Aucune explication officielle n'a été fournie par le gouvernement ougandais ou par des organismes de réglementation tels que la Commission ougandaise des communications concernant cette fermeture, ce qui soulève des questions sur le respect des procédures régulières en vertu des lois ougandaises et sur l'indépendance de la commission. Normalement, les interruptions de diffusion impliqueraient les procédures de la commission.
Le Nation Media Group n'a pas encore publié de réponse détaillée à cette fermeture, les locaux demeurant en état de siège.
Le général Muhoozi Kainerugaba a également ordonné l'arrestation de la directrice générale du Nation Media Group, Susan Nsibirwa, via X.
« J'entends dire qu'il y a une petite fille appelée 'Sue....'. Nous la cherchons. Nous allons la discipliner. Elle ne peut pas semer le chaos dans notre pays.

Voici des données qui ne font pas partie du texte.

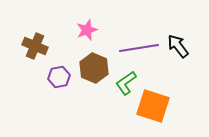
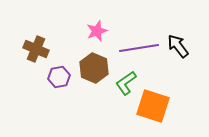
pink star: moved 10 px right, 1 px down
brown cross: moved 1 px right, 3 px down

Toutes les patrouilles de police ont pour instruction de l'arrêter à vue ! », a-t-il écrit dans une série de publications.
Cette action s'inscrit dans un schéma de tensions récurrentes et de contrôle des médias, comprenant des interdictions antérieures de couverture des événements du président Museveni par le Nation Media Group, des coupures d'internet, des restrictions sur les réseaux sociaux, des arrestations et de l'autocensure.
Les organismes de surveillance des médias et les organisations de défense des droits de l'homme ont condamné les récentes actions menées en Ouganda à l'encontre des médias indépendants, les décrivant comme de graves violations de la liberté de la presse et des signes d'un renforcement des tendances autoritaires dans le pays.